Monde

Trump exploite les histoires de jeunes tués par des immigrés illégaux

Claire Levenson, mis à jour le 19.07.2016 à 9 h 32

La première soirée de la Convention républicaine à Cleveland s’est distinguée par l’exploitation de tragédies personnelles à des fins politiques.

Donald Trump lors du premier jour de la Convention républicaine, le 18 juillet 2016, à Cleveland | Robyn BECK/AFP

Donald Trump lors du premier jour de la Convention républicaine, le 18 juillet 2016, à Cleveland | Robyn BECK/AFP

Le thème de la soirée d’ouverture de la Convention républicaine à Cleveland était la sécurité: «Make America Safe Again», soit «rendre l’Amérique plus sûre». Parmi les nombreux orateurs invités, il y avait une star du show de téléréalité Duck Dynasty, qui a accusé les journalistes de se tromper constamment car «ils ne traînent pas avec les vrais gens comme nous, qui chassent, pêchent, prient et travaillent pour gagner leur vie», ainsi qu’Antonio Sabato Jr, un ancien mannequin de sous-vêtements qui pense que Donald Trump favorisera l’unité du pays. 

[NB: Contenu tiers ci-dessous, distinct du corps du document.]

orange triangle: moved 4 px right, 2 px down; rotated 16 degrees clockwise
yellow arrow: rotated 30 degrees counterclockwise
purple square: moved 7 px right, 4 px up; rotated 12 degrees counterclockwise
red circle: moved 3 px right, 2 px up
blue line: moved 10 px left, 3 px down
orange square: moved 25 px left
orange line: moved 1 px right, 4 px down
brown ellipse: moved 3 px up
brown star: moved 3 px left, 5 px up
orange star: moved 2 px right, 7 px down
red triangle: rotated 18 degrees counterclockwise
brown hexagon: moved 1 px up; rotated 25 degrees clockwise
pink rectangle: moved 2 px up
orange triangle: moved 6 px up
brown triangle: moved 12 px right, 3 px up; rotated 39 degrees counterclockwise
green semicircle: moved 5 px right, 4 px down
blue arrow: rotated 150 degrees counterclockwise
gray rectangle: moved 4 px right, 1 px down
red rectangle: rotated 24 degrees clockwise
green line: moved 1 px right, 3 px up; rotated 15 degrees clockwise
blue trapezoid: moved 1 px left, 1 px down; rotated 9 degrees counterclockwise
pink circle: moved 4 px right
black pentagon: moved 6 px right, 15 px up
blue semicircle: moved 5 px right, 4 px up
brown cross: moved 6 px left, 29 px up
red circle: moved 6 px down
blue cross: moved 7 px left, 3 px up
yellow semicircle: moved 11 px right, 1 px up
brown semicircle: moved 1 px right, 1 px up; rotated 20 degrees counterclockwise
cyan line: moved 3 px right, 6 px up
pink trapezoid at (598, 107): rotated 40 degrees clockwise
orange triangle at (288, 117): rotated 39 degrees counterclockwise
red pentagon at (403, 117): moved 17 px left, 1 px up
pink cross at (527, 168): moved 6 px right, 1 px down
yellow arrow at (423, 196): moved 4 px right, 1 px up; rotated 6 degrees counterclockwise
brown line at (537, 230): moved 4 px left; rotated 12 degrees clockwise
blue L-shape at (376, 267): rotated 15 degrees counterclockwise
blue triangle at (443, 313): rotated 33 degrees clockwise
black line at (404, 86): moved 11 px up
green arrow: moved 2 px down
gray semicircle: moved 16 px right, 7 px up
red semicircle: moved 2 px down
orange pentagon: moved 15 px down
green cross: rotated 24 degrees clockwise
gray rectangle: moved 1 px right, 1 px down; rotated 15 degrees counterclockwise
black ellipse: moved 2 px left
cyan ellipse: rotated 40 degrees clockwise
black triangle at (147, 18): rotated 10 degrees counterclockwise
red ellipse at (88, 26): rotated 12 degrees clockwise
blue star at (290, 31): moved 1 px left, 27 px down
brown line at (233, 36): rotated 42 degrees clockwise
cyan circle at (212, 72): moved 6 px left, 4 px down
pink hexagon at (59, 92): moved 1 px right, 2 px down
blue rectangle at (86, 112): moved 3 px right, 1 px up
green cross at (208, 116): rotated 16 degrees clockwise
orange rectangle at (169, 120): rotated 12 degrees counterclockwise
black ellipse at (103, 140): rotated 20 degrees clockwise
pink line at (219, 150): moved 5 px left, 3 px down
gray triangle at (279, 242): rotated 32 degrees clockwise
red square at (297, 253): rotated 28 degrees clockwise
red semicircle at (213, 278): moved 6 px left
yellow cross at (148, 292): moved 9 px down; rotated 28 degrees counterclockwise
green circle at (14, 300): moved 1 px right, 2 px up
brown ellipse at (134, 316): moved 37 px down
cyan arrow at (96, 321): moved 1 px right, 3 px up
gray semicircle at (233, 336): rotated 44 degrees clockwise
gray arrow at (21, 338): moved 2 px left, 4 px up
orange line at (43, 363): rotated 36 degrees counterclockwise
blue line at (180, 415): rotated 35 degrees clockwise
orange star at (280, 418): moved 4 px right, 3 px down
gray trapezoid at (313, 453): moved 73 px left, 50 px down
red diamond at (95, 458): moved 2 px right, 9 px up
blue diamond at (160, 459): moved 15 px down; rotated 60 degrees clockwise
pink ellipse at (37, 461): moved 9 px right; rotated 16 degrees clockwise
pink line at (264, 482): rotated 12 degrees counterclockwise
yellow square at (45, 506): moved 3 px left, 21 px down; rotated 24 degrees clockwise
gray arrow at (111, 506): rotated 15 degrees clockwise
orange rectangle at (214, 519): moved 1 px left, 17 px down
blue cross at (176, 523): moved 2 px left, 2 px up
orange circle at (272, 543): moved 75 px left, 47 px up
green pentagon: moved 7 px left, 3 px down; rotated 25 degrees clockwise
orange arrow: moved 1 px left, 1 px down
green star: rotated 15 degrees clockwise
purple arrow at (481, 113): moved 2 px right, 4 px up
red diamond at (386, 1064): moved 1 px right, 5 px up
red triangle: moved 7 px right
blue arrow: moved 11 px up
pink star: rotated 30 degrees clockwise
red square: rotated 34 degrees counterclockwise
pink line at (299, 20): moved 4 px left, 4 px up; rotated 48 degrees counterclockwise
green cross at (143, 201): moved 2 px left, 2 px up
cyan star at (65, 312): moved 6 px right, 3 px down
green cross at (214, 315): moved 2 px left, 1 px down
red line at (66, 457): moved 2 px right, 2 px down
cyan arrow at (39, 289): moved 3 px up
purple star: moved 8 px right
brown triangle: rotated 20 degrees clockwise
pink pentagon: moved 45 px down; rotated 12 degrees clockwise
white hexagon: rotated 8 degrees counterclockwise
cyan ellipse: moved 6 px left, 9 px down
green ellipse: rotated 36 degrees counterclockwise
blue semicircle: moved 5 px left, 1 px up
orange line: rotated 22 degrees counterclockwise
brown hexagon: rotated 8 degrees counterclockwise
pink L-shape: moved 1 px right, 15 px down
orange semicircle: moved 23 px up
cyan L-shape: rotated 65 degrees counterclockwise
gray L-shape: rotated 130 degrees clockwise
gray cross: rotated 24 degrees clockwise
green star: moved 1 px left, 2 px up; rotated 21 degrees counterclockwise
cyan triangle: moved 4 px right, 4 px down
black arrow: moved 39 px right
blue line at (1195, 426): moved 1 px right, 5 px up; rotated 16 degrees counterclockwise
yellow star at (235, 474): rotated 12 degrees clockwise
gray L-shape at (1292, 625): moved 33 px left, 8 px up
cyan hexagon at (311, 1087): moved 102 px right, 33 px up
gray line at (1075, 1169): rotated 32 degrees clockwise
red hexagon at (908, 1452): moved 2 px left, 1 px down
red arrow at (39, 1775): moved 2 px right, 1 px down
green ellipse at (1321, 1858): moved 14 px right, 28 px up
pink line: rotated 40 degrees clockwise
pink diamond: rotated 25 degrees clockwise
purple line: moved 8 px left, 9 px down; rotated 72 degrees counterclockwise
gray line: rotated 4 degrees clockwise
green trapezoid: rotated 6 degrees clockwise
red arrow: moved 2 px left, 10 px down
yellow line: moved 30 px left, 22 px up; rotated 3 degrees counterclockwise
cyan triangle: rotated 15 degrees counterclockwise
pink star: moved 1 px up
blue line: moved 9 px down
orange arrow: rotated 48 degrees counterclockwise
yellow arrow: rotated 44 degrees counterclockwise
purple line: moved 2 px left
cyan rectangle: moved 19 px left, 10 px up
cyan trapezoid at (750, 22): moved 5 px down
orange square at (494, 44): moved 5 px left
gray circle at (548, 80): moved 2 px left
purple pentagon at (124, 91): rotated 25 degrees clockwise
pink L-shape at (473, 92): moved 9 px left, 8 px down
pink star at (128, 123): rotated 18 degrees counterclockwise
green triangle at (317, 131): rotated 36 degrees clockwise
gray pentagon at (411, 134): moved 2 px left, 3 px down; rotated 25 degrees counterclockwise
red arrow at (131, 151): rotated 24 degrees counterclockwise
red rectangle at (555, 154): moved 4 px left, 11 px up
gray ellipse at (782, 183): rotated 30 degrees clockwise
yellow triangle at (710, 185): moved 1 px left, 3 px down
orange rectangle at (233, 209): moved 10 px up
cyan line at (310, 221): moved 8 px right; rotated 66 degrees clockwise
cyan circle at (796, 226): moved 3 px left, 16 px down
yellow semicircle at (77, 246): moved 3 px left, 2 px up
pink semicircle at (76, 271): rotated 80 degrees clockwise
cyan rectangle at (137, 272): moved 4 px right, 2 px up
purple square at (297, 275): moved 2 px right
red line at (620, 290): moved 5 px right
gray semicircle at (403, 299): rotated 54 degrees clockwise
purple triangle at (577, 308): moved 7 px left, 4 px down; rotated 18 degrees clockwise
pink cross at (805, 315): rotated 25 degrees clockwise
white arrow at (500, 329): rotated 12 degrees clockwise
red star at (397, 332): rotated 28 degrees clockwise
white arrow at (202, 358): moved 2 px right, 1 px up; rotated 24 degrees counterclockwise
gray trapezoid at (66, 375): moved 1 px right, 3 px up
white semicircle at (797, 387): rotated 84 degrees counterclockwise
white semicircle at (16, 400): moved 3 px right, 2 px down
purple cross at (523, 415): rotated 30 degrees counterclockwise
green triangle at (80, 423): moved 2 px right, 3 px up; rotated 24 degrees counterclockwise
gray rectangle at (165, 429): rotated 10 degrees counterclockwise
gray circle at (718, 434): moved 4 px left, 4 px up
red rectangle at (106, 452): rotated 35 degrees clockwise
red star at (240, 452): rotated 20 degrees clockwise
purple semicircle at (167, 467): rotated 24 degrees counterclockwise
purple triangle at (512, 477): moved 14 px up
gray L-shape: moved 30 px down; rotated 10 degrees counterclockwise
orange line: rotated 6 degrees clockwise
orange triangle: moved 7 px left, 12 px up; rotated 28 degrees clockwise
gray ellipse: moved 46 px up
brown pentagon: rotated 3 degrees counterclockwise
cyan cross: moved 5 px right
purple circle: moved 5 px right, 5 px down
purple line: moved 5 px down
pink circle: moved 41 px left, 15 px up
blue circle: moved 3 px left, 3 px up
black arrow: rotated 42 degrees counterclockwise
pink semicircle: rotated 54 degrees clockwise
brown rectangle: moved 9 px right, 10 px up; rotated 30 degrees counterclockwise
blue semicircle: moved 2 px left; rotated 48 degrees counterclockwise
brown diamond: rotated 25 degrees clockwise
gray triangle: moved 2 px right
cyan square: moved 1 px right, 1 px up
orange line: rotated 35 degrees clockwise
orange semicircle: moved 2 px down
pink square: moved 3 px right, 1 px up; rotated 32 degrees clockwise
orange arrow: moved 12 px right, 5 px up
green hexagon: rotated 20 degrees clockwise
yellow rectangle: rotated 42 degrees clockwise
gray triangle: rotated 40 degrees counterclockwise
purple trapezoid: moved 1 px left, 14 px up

Un des discours les plus applaudis a été celui de l’ancien maire de New York Rudy Giuliani, qui a rendu hommage au sacrifice des policiers américains. Trump a fait une brève apparition (avec «We are the Champions» et beaucoup de fumée) pour présenter sa femme Melania, qui a dit qu’obtenir la nationalité américaine était «le plus grand privilège au monde».

Mais cette première journée s’est surtout distinguée par plusieurs témoignages personnels tragiques, mis en scène pour enflammer les passions anti-immigrés de la foule. Trois parents d’enfants tués par des immigrés illégaux sont venus raconter leur histoire au public et, à chaque fois, la conclusion était similaire: Hillary Clinton préfère protéger les sans-papiers que les Américains, alors que Donald Trump protègera les Américains en priorité.

«Il faut construire le mur»

Sur le grand écran, Mary Mendoza, Sabine Durden et Jameel Shaw étaient tous présentés comme des «victimes d’immigrés illégaux». À chaque fois, une photo de leur enfant décédé apparaissait sur l’écran.

«C’est la légende pour les intervenants.» 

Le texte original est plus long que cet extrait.